In the material below, the required lines run from the one containing "planeta; y una" through the one containing "empecinado en silenciar". Copy those lines exactly, ends included, and nothing else.
[Records for the task — start]
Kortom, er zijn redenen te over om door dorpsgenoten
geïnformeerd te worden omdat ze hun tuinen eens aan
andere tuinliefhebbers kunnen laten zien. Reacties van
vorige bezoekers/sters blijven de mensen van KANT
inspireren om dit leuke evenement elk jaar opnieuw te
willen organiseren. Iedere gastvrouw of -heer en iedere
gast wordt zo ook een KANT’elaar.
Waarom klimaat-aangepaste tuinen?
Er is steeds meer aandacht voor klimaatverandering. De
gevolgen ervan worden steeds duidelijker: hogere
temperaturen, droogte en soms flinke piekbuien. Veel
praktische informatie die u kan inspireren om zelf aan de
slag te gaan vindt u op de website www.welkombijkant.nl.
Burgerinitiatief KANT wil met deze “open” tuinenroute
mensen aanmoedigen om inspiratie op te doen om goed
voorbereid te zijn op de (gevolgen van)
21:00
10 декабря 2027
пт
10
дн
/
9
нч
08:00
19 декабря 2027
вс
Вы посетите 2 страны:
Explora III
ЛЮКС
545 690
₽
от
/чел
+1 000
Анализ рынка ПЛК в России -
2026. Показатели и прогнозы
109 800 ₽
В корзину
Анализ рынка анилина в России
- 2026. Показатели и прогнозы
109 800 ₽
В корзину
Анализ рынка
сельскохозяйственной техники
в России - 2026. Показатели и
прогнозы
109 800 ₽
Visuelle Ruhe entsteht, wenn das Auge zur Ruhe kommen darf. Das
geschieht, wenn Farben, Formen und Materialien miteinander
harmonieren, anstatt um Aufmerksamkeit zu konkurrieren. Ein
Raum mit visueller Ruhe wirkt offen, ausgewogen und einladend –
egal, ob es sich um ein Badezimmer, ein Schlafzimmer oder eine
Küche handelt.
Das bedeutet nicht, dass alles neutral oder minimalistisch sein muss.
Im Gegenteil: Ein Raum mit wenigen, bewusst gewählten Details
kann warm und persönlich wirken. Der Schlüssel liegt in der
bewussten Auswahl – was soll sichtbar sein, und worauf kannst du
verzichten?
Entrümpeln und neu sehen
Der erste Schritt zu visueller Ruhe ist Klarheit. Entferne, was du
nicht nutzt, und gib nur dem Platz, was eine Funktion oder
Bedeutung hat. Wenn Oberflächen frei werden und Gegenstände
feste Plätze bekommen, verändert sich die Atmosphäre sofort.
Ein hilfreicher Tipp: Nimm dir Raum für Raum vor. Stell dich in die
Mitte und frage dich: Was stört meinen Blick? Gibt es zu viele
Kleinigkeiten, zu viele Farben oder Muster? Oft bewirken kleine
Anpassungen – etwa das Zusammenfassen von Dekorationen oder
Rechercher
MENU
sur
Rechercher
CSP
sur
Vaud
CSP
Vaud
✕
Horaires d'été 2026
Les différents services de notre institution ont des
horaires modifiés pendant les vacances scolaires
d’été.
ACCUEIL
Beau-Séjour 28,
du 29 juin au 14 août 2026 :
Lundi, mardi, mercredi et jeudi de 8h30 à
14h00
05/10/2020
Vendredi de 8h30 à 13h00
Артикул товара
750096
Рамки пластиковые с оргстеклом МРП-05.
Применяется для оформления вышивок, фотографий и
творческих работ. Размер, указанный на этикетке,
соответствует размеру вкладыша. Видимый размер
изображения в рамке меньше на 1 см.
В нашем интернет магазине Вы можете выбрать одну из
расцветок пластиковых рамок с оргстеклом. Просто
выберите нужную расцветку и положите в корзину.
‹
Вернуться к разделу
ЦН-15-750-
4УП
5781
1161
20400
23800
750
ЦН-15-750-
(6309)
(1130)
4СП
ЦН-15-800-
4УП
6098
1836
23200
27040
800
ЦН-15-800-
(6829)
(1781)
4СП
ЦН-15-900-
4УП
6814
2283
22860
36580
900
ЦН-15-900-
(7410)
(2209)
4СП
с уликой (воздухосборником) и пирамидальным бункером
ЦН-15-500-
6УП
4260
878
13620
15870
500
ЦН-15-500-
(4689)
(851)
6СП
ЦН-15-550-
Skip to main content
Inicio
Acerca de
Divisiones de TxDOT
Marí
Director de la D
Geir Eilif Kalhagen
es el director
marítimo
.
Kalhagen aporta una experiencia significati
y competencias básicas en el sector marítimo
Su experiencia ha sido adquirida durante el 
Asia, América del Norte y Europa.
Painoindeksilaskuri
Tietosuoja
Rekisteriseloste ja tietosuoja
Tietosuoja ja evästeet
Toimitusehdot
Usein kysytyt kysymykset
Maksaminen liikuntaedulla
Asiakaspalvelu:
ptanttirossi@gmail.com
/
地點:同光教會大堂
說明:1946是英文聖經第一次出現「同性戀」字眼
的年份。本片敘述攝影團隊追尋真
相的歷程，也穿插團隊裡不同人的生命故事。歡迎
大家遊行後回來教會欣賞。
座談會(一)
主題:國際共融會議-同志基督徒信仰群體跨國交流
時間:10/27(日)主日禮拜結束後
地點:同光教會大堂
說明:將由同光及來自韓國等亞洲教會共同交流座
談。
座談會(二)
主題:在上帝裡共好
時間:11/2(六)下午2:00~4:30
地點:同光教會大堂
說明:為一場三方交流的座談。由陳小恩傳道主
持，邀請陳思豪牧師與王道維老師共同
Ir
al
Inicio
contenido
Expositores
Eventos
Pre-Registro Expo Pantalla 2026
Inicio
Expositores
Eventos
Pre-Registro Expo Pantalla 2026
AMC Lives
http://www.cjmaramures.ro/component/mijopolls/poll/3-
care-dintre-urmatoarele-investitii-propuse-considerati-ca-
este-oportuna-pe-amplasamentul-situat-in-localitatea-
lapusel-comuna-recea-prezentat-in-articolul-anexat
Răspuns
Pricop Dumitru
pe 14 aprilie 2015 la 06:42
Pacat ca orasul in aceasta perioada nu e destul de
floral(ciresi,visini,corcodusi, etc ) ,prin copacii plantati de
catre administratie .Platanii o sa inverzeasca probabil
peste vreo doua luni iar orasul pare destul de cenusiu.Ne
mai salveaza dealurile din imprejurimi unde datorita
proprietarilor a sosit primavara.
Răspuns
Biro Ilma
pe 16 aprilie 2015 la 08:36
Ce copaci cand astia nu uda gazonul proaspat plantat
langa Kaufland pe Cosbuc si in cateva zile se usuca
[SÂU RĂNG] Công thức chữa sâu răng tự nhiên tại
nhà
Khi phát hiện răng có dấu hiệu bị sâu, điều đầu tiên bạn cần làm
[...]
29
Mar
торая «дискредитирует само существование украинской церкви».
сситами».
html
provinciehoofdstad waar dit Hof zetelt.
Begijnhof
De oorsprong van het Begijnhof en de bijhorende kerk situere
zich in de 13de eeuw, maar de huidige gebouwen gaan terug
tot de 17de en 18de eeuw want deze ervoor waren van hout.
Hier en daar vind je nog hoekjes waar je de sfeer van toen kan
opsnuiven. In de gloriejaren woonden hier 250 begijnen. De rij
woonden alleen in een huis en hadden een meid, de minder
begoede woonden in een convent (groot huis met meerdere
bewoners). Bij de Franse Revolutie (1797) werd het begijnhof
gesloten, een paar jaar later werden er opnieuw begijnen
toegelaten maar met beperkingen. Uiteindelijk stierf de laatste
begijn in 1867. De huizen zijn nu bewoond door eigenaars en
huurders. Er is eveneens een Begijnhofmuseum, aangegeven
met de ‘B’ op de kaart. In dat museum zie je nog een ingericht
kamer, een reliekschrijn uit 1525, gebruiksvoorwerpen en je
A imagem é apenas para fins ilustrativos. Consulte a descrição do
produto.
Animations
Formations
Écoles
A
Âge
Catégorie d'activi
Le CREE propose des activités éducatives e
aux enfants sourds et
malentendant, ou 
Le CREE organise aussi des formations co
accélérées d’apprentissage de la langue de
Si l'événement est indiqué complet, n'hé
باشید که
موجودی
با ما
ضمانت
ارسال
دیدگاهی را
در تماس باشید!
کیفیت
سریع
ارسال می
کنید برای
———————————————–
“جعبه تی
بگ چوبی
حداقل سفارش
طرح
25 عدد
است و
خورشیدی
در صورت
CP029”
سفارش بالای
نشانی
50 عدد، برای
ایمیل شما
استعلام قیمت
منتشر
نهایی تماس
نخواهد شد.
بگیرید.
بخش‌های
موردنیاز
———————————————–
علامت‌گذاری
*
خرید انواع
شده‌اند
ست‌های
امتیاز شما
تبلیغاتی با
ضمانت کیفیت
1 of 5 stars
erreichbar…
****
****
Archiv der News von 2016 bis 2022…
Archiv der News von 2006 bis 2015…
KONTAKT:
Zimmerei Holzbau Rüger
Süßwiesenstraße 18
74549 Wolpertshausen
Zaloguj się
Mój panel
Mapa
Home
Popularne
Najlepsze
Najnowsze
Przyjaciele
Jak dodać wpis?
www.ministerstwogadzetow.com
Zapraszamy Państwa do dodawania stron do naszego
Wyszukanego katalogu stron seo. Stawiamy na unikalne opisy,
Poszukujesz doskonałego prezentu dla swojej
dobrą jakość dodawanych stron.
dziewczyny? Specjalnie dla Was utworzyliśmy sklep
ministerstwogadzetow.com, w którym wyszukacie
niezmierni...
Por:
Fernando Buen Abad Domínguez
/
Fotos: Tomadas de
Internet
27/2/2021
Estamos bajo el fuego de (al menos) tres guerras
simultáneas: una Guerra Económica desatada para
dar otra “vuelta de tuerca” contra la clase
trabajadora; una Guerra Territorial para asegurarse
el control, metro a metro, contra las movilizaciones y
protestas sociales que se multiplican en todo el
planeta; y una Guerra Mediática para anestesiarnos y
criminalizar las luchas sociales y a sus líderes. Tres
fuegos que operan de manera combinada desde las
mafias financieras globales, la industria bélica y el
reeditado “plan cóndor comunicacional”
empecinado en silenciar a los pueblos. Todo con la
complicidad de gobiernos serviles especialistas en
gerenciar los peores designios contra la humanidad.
[Records for the task — finish]
Exercise output:
planeta; y una Guerra Mediática para anestesiarnos y
criminalizar las luchas sociales y a sus líderes. Tres
fuegos que operan de manera combinada desde las
mafias financieras globales, la industria bélica y el
reeditado “plan cóndor comunicacional”
empecinado en silenciar a los pueblos. Todo con la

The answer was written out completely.